Dalton nodded. “Food deprivation is an often-used torture technique. It’s not a pleasant experience to feel like your insides are twisting and turning as if they’re munching on themselves.”
“Have you…?” Steff couldn’t make herself finish the sentence.
“Yeah, I have. I and one of my other SEAL teammates got captured. We were held for forty days. I’d rather do Hell Week again than go through what we did.”
“How long ago?” She clutched her bowl tight, as if that would keep her grounded. She could feel the threads of panic creeping up on her, but she took some deep breaths. She didn’t want to have another attack in front of Dalton.
“Over ten years ago. It was my first mission. I wasn’t with Fox and the others at that time, I was with another team. They needed someone last minute, and I got the call up.” Jag paused. “I’m not sure I should continue.”
“Because of how it might affect me?” Considering how easily she could fall into an episode, his concern didn’t surprise her at all.
“Yeah. I sometimes still get nightmares about it, but I worked through it with the doctors on the base.”
“To get through what you did to become a SEAL, you’d have to have a certain resolve that not everyone has, right?” She certainly didn’t. She was afraid to go outside most of the time. And she couldn’t remember the last time she had anyone in her personal space.
“That’s true.”
Maybe to face what she’d been through, she needed to hear someone else’s experience. Whenever she and Cynthia talked, they never spoke about what they’d gone through. Cynthia had tried a couple of times, but Steff had shut her down. After that, she hadn’t broached the subject.
Perhaps they should’ve. Perhaps she should’ve been brave enough to talk about it the way Cynthia had seemed to be.
“Please tell me. I want to know.” And she did, because what Jag went through shaped him into the man he was now. Perhaps that was why she felt drawn to him. Some inner instinct reassuring her that he was safe.
She’d certainly felt safe in his arms at Teresa’s place.
“If it gets too much, interrupt me, okay?”
“I will.” Steff was determined to hear him out. To let him tell her everything he went through.
“Okay.” Dalton took a sip of his drink before he started. “So, the team I was put with had been together for years. They had a rhythm and a way to communicate that most teams develop after working together for any length of time. I didn’t know any of that, plus I was so green. So new and gung-ho, ready to throw caution to the wind and see what happens.”

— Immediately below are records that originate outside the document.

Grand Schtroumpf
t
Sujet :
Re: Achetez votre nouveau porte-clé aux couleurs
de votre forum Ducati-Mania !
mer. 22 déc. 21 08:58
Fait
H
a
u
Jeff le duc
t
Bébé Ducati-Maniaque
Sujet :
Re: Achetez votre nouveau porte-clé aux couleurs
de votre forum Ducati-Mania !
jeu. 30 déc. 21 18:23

“Like any new SEAL would do.” Steff could picture a younger Dalton eager to please his fellow SEALs and do what he could to protect the world.
“Maybe, I know better now. Anyway, Astro and I were patrolling, and out of nowhere without any type of warning, two guys came up behind us and clubbed us on the back of the head. We were out before we hit the ground. When we woke up, we were in cells in the depths of a cave in the mountains. We couldn’t see anything, it was that dark. There had been a huge rainstorm after we were taken, which washed out our tracks, so our team didn’t have any idea where we were. As you canimagine, we were seen as prizes and weren’t treated the best. I’d just about given up hope that we would be found, when we were. The whole ordeal hit Astro hard. He chaptered out the moment he could.”
Steff had a feeling there was more to the story and that Dalton had decided, even though she said she was fine, not to go into too many details. After hearing what she had, she was kind of glad that he hadn’t. “Do you still see him?”
“Nah, he married an English woman after he got out, and they moved to the UK to be close to her family. I think Astro needed the fresh start. I recently ran into some of the guys from his old team and they said he was doing well. Had a new career and a couple of kids.”
“Do you think he still thinks about that time?”
“No doubt, it was a defining moment in both our lives. We didn’t see each other the whole time we were captive, but I heard him when the rebels were trying to get information from him, and I’m sure he heard me.” Dalton turned toward the picture of a waterfall she had on her wall. His demeanor pensive, as if he was now battling the demons from that time. Which, of course, he was. He’d have to be a robot not to be.
Talking always made everything seem so fresh. It was one of the main reasons she never spoke about what was done to her. It had taken her therapist hours of gentle coaching and coaxing to get Steff to tell her what had happened. And then she’d stopped going because she believed that once she’d put it out into the world, she would be fine.
She’d been so wrong.
“Thank you for telling me,” Steff said after a few beats of silence. “I know that couldn’t have been easy for you.”
Dalton shrugged, and while it may have looked casual, Steff suspected it was anything but. “Making yourself vulnerable canbe difficult, but when you’re with someone who you trust, it’s easy.”
Steff breathed in deeply at what he said. He trusted her. Trusted her with something that darkened his soul, knowing that she would guard it like a precious stone. There was no way she was going to tell anyone about it.
He looked like he belonged in her apartment, and she didn’t know how she felt about that.
“Thank you for saying that. It means a lot.” She wanted to say more, but didn’t know how to articulate the thoughts running rampant in her mind.
“How about I clean up, and then we can chat some more? I know we haven’t talked about what I said on the phone. Although I just hinted at how I feel about you.”